The problem
Omitting the images, transcribe the records below exactly as they stand.

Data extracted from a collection

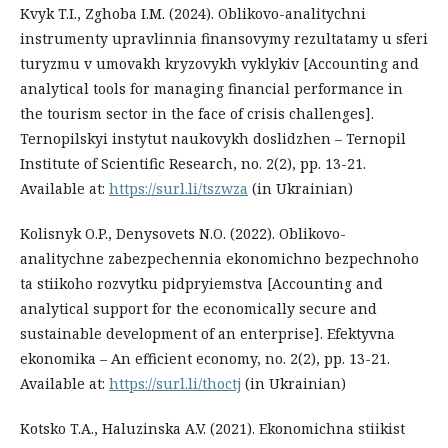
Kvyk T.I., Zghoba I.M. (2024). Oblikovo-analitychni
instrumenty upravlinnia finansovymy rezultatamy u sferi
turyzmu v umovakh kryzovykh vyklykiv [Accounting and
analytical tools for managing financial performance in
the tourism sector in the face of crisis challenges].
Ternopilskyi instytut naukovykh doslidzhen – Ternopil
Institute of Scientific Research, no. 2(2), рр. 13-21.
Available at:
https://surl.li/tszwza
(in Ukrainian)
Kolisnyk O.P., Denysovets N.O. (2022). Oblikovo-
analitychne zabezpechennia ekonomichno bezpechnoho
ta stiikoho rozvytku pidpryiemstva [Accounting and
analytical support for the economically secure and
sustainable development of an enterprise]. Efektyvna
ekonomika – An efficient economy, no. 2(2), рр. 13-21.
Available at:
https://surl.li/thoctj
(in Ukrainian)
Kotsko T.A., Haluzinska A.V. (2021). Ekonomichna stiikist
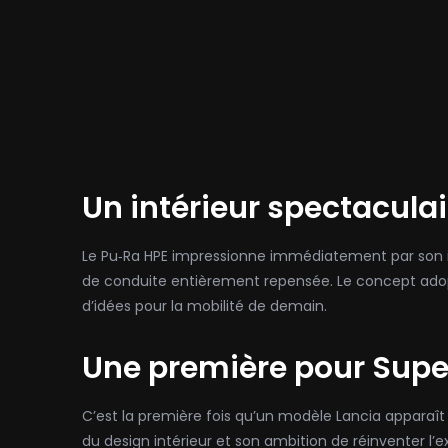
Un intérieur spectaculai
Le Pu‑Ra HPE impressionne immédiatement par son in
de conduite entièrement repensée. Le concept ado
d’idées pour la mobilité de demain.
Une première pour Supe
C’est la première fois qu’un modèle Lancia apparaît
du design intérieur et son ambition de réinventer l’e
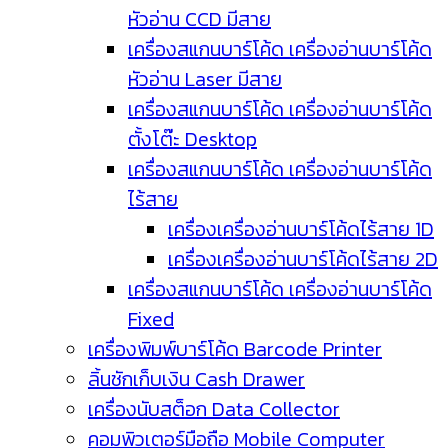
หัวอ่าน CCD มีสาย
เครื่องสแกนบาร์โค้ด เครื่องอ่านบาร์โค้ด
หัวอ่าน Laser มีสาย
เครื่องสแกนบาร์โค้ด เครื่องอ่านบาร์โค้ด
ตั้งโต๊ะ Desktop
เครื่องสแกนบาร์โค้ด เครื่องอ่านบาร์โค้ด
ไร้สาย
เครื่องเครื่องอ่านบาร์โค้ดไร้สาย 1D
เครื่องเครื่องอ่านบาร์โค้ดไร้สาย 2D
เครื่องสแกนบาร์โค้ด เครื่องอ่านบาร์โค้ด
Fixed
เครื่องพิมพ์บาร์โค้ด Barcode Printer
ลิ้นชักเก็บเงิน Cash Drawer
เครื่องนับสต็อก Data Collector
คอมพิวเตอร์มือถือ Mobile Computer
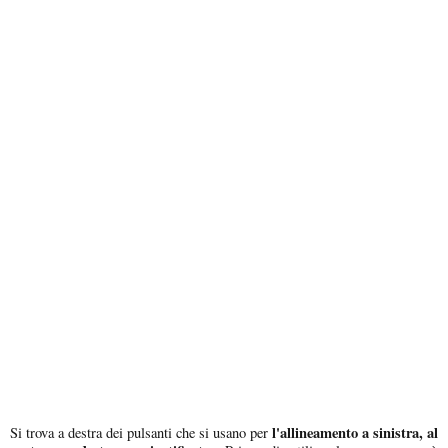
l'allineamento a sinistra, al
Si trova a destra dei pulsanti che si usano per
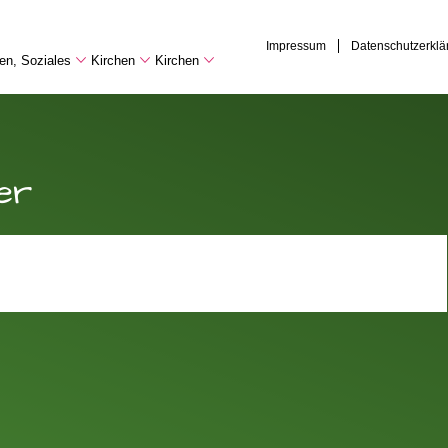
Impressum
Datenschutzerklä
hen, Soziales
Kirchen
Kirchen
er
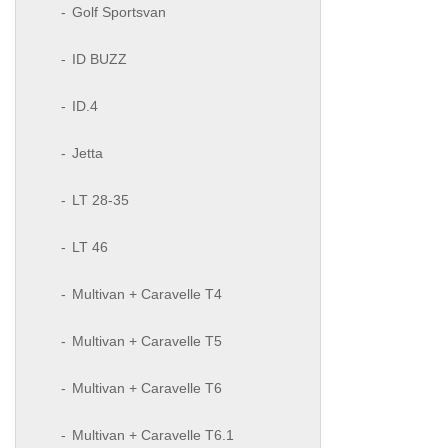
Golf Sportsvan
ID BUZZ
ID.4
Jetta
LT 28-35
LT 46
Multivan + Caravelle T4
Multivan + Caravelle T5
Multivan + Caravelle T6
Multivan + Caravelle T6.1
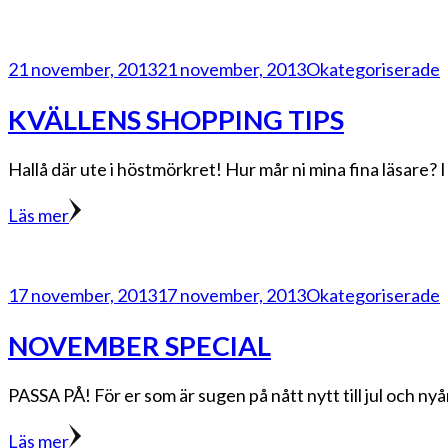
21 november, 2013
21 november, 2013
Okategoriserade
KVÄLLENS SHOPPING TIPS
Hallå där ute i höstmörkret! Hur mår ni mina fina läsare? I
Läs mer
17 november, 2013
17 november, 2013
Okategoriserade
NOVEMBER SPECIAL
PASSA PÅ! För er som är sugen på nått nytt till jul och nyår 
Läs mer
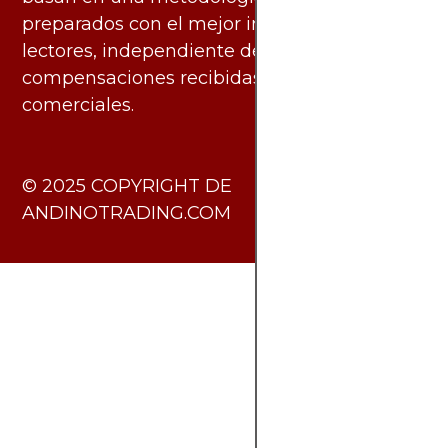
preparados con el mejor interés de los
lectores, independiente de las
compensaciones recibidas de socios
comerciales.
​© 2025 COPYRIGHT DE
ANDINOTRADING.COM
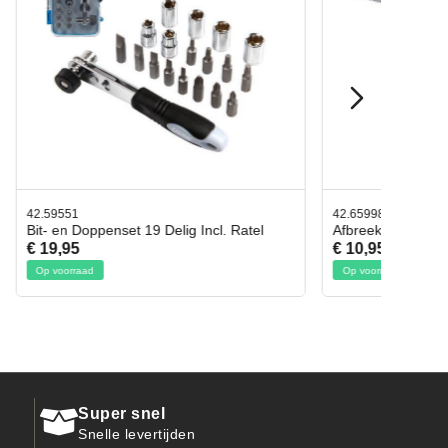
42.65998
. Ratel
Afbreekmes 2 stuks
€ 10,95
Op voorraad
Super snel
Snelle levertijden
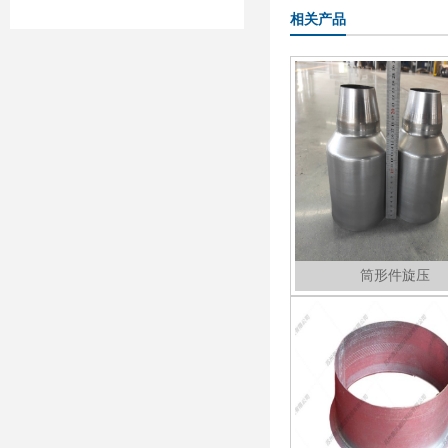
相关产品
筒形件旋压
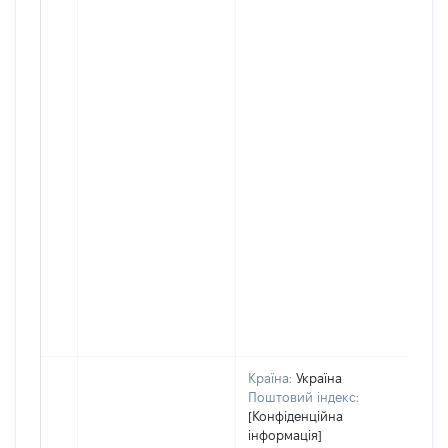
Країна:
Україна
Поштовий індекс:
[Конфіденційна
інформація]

Reply to the task
Kvyk T.I., Zghoba I.M. (2024). Oblikovo-analitychni
instrumenty upravlinnia finansovymy rezultatamy u sferi
turyzmu v umovakh kryzovykh vyklykiv [Accounting and
analytical tools for managing financial performance in
the tourism sector in the face of crisis challenges].
Ternopilskyi instytut naukovykh doslidzhen – Ternopil
Institute of Scientific Research, no. 2(2), рр. 13-21.
Available at:
https://surl.li/tszwza
(in Ukrainian)
Kolisnyk O.P., Denysovets N.O. (2022). Oblikovo-
analitychne zabezpechennia ekonomichno bezpechnoho
ta stiikoho rozvytku pidpryiemstva [Accounting and
analytical support for the economically secure and
sustainable development of an enterprise]. Efektyvna
ekonomika – An efficient economy, no. 2(2), рр. 13-21.
Available at:
https://surl.li/thoctj
(in Ukrainian)
Kotsko T.A., Haluzinska A.V. (2021). Ekonomichna stiikist
Un intérieur spectaculai
Le Pu‑Ra HPE impressionne immédiatement par son in
de conduite entièrement repensée. Le concept ado
d’idées pour la mobilité de demain.
Une première pour Supe
C’est la première fois qu’un modèle Lancia apparaît
du design intérieur et son ambition de réinventer l’e
หัวอ่าน CCD มีสาย
เครื่องสแกนบาร์โค้ด เครื่องอ่านบาร์โค้ด
หัวอ่าน Laser มีสาย
เครื่องสแกนบาร์โค้ด เครื่องอ่านบาร์โค้ด
ตั้งโต๊ะ Desktop
เครื่องสแกนบาร์โค้ด เครื่องอ่านบาร์โค้ด
ไร้สาย
เครื่องเครื่องอ่านบาร์โค้ดไร้สาย 1D
เครื่องเครื่องอ่านบาร์โค้ดไร้สาย 2D
เครื่องสแกนบาร์โค้ด เครื่องอ่านบาร์โค้ด
Fixed
เครื่องพิมพ์บาร์โค้ด Barcode Printer
ลิ้นชักเก็บเงิน Cash Drawer
เครื่องนับสต็อก Data Collector
คอมพิวเตอร์มือถือ Mobile Computer
l'allineamento a sinistra, al
Si trova a destra dei pulsanti che si usano per
Impressum
Datenschutzerklä
hen, Soziales
Kirchen
Kirchen
er
Golf Sportsvan
ID BUZZ
ID.4
Jetta
LT 28-35
LT 46
Multivan + Caravelle T4
Multivan + Caravelle T5
Multivan + Caravelle T6
Multivan + Caravelle T6.1
21 november, 2013
21 november, 2013
Okategoriserade
KVÄLLENS SHOPPING TIPS
Hallå där ute i höstmörkret! Hur mår ni mina fina läsare? I
Läs mer
17 november, 2013
17 november, 2013
Okategoriserade
NOVEMBER SPECIAL
PASSA PÅ! För er som är sugen på nått nytt till jul och nyår 
Läs mer
preparados con el mejor interés de los
lectores, independiente de las
compensaciones recibidas de socios
comerciales.
​© 2025 COPYRIGHT DE
ANDINOTRADING.COM
42.65998
. Ratel
Afbreekmes 2 stuks
€ 10,95
Op voorraad
Super snel
Snelle levertijden
相关产品
筒形件旋压
Країна:
Україна
Поштовий індекс:
[Конфіденційна
інформація]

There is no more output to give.